Postgres 9.5 or later
You can enable track_commit_timestamp in postgresql.conf (and restart) to start tracking commit timestamps. Then you can get a timestamp for your xmin. Related answer:
Atomically set SERIAL value when committing transaction
Postgres 9.4 or older
There is no such metadata in PostgreSQL unless you record it yourself.
You may be able to deduce some information from the row headers (HeapTupleHeaderData), in particular from the insert transaction id xmin. It holds the ID of the transaction in which the row was inserted (needed to decide visibility in PostgreSQL's MVCC model). Try (for any table):
SELECT xmin, * FROM tbl LIMIT 10;
Some limitations apply:
If the database was dumped and restored then, obviously, the information is gone - all rows are inserted in the same transaction.
If the database is huge / very old / very heavily written, then it may have gone through transaction ID wraparound, and the order of numbers in xmin is ambiguous.
But for most databases you should be able to derive:
the chronological order of INSERTs
which rows were inserted together
when there (probably) was a long period of time between inserts
No timestamp, though.
Building on Erwin Brandstetter's answer, if you have PostgreSQL 9.5 or later, the timestamps of commits are being recorded in the write-ahead log all the time, even if track_commit_timestamp is off. They are recorded there to support point-in-time recovery, where you can roll the database to an exact past state that you can specify as a date and time.
What you get by turning track_commit_timestamp on is an easier way to retrieve that information, where you can simply query with
SELECT pg_xact_commit_timestamp(xid);
where xid is the xmin from the row you care about, and it gives you the timestamp.
That's convenient, but it only works if:
track_commit_timestamp is on
it was on when the transaction committed
the transaction ID is not far enough in the past to be 'frozen'.
(PostgreSQL controls the overhead of remembering transaction IDs forever, by eventually 'freezing' old ones. That also controls how far the track_commit_timestamp-dependent functions can look back.
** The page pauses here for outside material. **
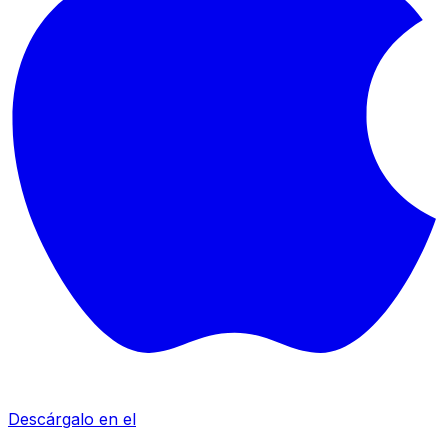
Descárgalo en el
There is another setting, vacuum_freeze_max_age, for adjusting that.)
So what do you do if you need the timestamp for a transaction that happened before you turned on track_commit_timestamp?
As long as it happened in PG 9.5 or later, the timestamp is in the write-ahead log. If you have been keeping backups sufficient for point-in-time recovery, that gives you a crude way to find the answer: you can restore a base backup from before you think it happened, set a recovery 'pause' target timestamp near where you guess it happened, connect when it pauses and query to see if it happened yet. If not, set a slightly later target, let the recovery continue, and check again. This can all be done using the backups in another PostgreSQL instance, to avoid interfering with one running production.
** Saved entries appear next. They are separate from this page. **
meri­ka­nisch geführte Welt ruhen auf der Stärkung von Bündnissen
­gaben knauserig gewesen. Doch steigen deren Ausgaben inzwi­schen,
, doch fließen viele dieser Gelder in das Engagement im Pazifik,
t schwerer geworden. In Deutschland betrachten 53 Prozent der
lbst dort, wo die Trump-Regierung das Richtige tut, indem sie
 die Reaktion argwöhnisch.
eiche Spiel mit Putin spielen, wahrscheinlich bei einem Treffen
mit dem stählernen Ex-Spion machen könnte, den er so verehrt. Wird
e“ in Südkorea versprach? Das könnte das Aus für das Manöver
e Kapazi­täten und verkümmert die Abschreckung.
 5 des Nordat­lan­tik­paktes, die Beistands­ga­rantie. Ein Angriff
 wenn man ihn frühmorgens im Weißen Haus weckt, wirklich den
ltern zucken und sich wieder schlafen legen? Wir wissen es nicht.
That is a clumsy-enough procedure you might wish you could just go back in time and tell your former self to turn track_commit_timestamp on, so it would have been on when the transaction happened that you are interested in. You can turn on track_commit_timestamp before starting the server to recover from a backup, but that doesn't quite do the trick: if it was turned off at the time of the backup, it will only begin saving timestamps for new transactions, after the ones it recovers.
It turns out it is possible to fool PostgreSQL into thinking track_commit_timestamp was on, and then start the server in recovery, and that has much the desired effect: as it replays transactions from the write-ahead log, it does remember their timestamps, and you can then use pg_xact_commit_timestamp() to query them. It will not have timestamps for anything that was in the base backup, but only for the transactions that followed the base backup and were replayed from the WAL. Still, by choosing a base backup known to be earlier than the wanted transaction, this allows the timestamp to be recovered.
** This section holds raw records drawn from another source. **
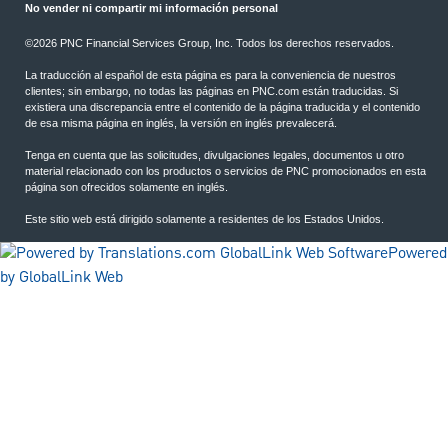
No vender ni compartir mi información personal
©2026 PNC Financial Services Group, Inc. Todos los derechos reservados.
La traducción al español de esta página es para la conveniencia de nuestros
clientes; sin embargo, no todas las páginas en PNC.com están traducidas. Si
existiera una discrepancia entre el contenido de la página traducida y el contenido
de esa misma página en inglés, la versión en inglés prevalecerá.
Tenga en cuenta que las solicitudes, divulgaciones legales, documentos u otro
material relacionado con los productos o servicios de PNC promocionados en esta
página son ofrecidos solamente en inglés.
Este sitio web está dirigido solamente a residentes de los Estados Unidos.
Powered
by GlobalLink Web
There is no official tool/option to 'retroactively' set track_commit_timestamp in this way, but the (fiddly and unsupported) proof-of-concept has been discussed on pgsql-hackers.
track_commit_timestamp (boolean)
Mostly used at time of replication server setup.
Record commit time of transactions. This parameter can only be set in postgresql.conf file or on the server command line. The default value is off.
Short answer: no.
If there was, everyone would complain it was a waste of space on all the tables they didn't want to track.
Related
My postresql database is updated each night.
At the end of each nightly update, I need to know what data changed.
The update process is complex, taking a couple of hours and requires dozens of scripts, so I don't know if that influences how I could see what data has changed.
The database is around 1 TB in size, so any method that requires starting a temporary database may be very slow.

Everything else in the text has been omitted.